| TASK REQUIREMENTS |
In the entries below, some lines hold the string "button"; please say how many, giving the number and nothing else.

━━ DATASET ENTRIES

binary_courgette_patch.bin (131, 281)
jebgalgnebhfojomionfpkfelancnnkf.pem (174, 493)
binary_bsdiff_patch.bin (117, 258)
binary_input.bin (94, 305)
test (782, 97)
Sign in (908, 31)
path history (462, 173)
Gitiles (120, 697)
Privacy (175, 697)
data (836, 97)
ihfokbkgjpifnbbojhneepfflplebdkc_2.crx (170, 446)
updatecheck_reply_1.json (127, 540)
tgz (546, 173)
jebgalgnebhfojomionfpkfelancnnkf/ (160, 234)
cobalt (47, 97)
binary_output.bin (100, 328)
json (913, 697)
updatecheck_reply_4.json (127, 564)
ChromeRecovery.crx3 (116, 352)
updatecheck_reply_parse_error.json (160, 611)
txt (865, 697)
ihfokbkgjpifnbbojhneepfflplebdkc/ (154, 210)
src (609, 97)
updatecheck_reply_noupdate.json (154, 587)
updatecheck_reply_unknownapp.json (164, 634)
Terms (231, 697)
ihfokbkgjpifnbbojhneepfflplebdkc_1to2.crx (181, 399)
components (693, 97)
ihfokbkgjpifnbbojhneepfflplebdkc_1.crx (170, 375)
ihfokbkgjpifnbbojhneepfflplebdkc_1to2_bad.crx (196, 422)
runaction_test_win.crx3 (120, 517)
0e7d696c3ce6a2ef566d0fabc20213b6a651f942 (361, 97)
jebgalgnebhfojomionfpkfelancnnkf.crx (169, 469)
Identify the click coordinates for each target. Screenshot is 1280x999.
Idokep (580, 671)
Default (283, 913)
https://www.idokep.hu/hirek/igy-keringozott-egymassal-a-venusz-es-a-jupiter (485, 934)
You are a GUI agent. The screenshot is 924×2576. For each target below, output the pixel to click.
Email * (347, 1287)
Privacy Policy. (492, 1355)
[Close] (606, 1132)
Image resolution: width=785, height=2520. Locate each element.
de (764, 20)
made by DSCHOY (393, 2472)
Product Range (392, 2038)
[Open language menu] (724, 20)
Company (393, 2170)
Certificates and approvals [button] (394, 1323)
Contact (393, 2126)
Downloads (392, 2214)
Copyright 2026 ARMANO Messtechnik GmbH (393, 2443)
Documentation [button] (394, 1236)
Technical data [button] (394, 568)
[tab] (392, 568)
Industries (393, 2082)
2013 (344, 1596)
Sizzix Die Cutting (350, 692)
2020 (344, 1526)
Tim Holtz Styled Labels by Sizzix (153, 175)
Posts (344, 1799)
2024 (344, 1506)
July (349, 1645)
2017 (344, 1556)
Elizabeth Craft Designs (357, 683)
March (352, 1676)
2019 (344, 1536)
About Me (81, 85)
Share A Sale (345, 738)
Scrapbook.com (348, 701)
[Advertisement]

━━━━

| WRITTEN SOLUTION |
3